On Tue, Nov 04, 2025 at 02:54:44PM +0000, Wilco Dijkstra wrote:
> > There are 2 options.
> > Lower the type-generic builtin into a CAS loop and pattern recognize it at
> > some late time (e.g. the widening_mul pass, certainly after IPA) into an IFN
> > if the corresponding optab is supported.
> > Or lower the type-generic builtin into IFN (ifns can have the min vs. max
> > argument and derive size and sign from the DESIRED argument) and at some
> > perhaps early (before IPA) point - forwprop? - pattern match a CAS loop into
> > the IFN too and then ideally shortly after IPA lower the IFN back into a CAS
> > loop if optab doesn't exist.
> > The reason for the pre vs. post-IPA is OpenMP/OpenACC, before IPA you don't
> > always know what the backend will be.
>
> Expanding builtins early and then pattern matching them again feels like
> adding
> complexity without good reason... Why not ask the backend whether it supports
> the builtin/IFN before using a generic mid-end expansion?
Because if it is before IPA, with OpenMP/OpenACC it could be in purely host
code (in that case checking optab is fine), or purely target code or code
for both host/target.
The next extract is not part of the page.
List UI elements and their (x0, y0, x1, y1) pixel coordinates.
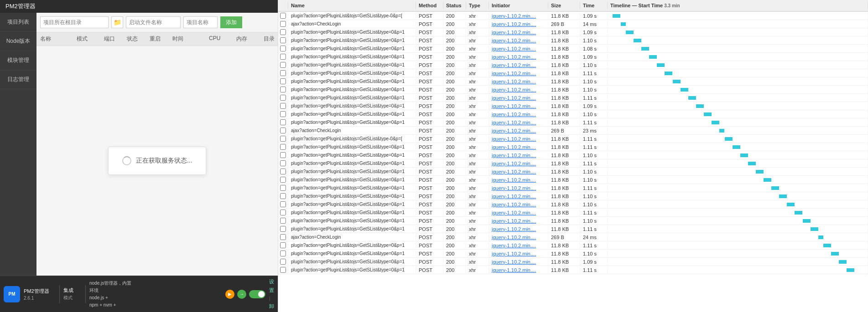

In those cases querying optabs before IPA is wrong,
you could be asking e.g. about aarch64 being able to handle those, but in
the end it could be nvptx or amdgcn code and depend on that.
So, optabs should be better queried after IPA.
And either you keep code as IFN (for builtin lowered stuff) or CAS loop
(when user write it that way) until after IPA and then based on optab
either pattern match CAS loop into IFN or lower IFN to CAS loop, or
keep the gimplification -> post IPA IL to be always CAS loop. You need
to be able to pattern match it in any case at some point, and lower either
builtin or IFN to CAS loop.
Jakub